What to work on: Would you return the lines between the one holding "For every named" and the one holding "616-669-6690 (137, 866)", inclusive, and only those, exactly as they stand in the listing below?

Raw data:
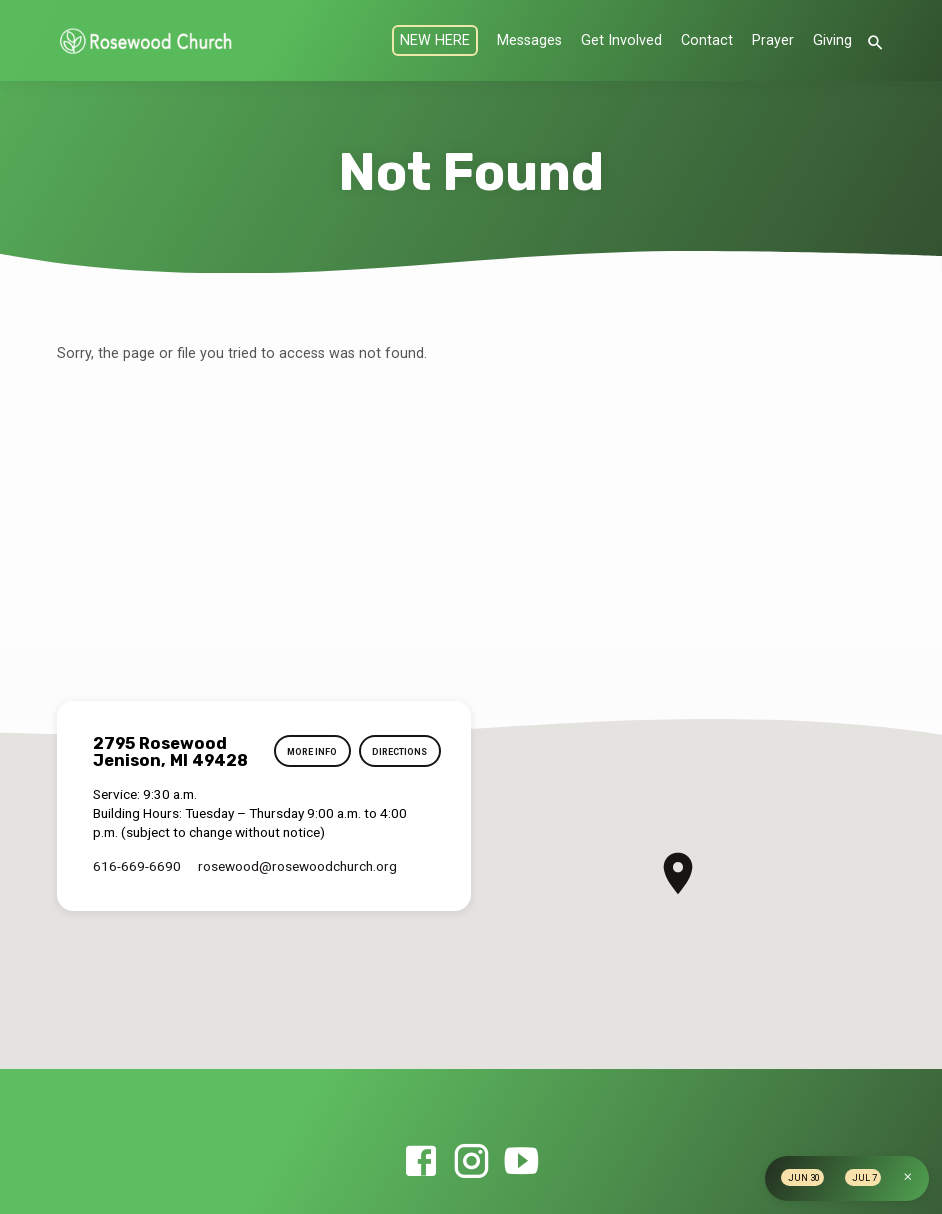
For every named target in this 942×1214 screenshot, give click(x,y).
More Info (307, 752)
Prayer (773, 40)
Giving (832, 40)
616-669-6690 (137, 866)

---

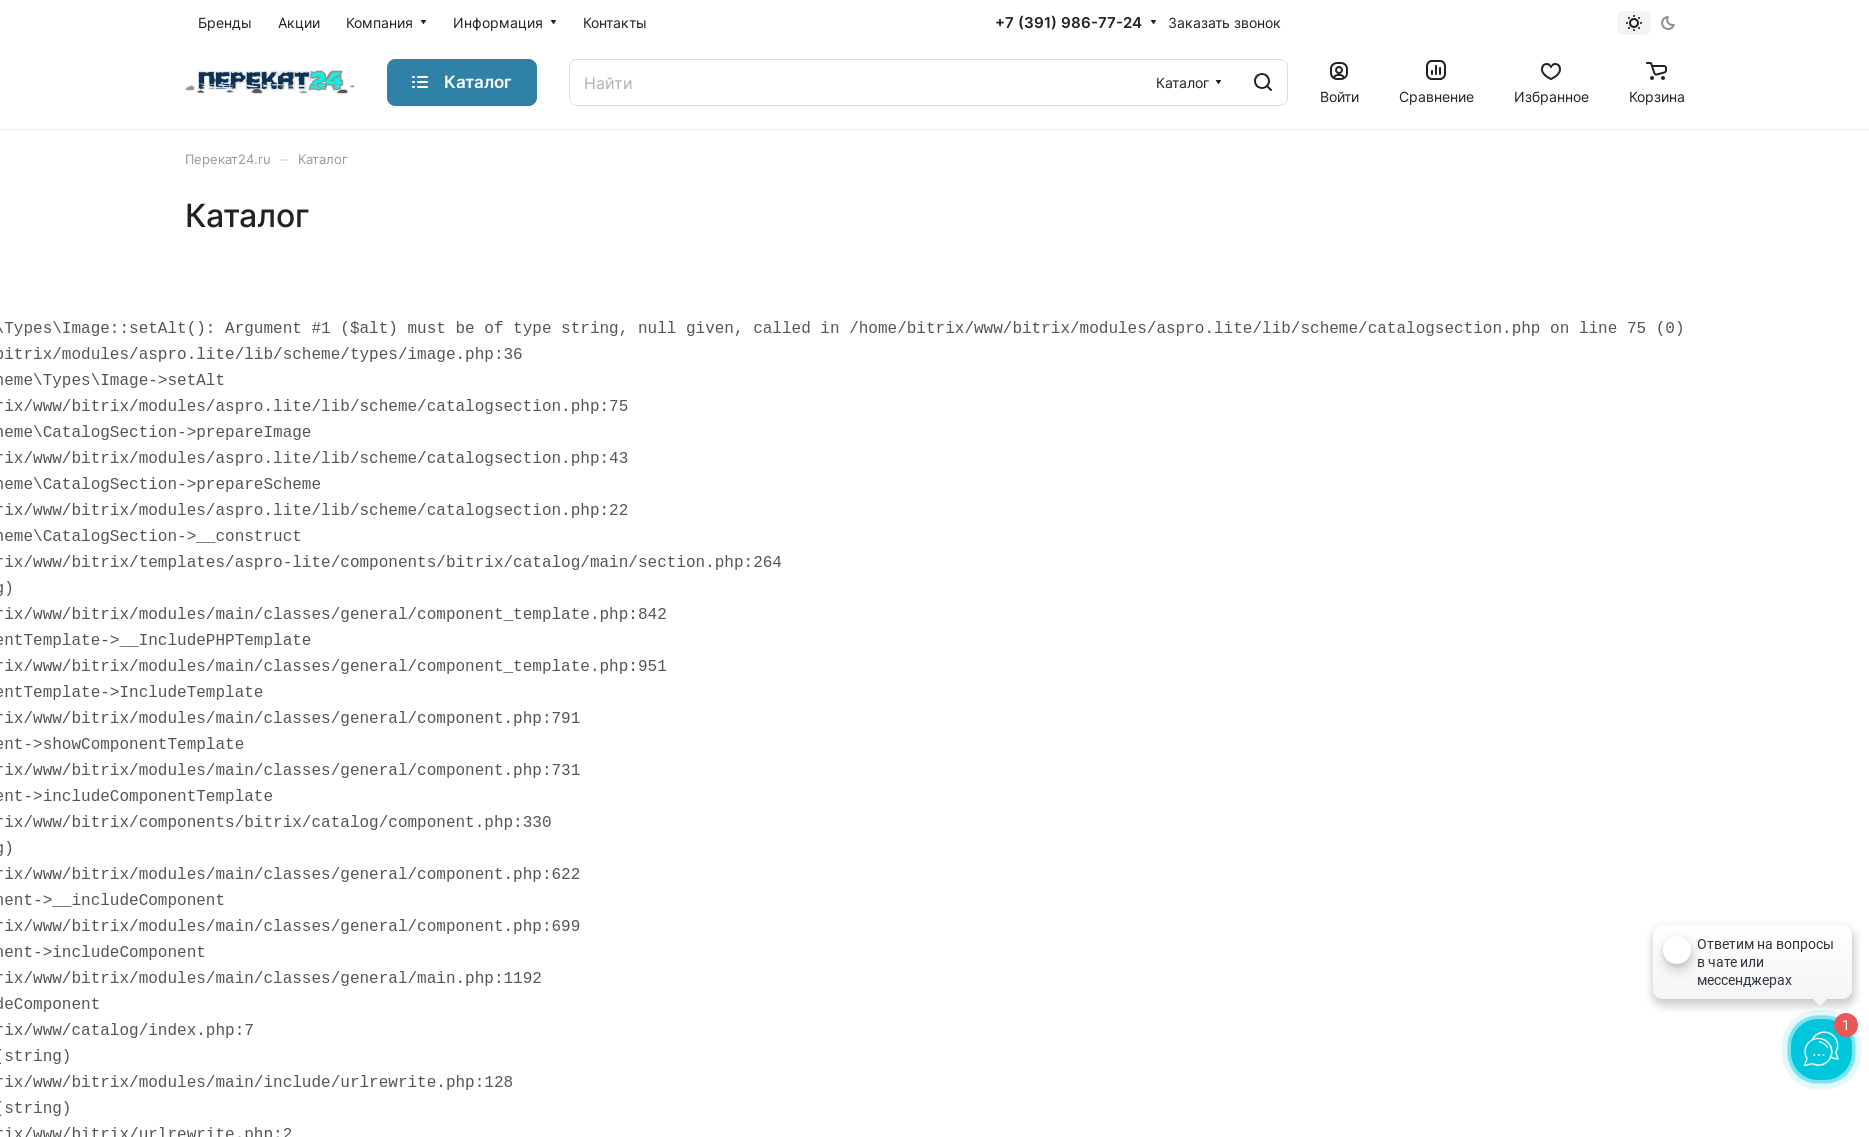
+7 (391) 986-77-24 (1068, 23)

Expected answer:
For every named target in this 942×1214 screenshot, give click(x,y).
More Info (307, 752)
Prayer (773, 40)
Giving (832, 40)
616-669-6690 (137, 866)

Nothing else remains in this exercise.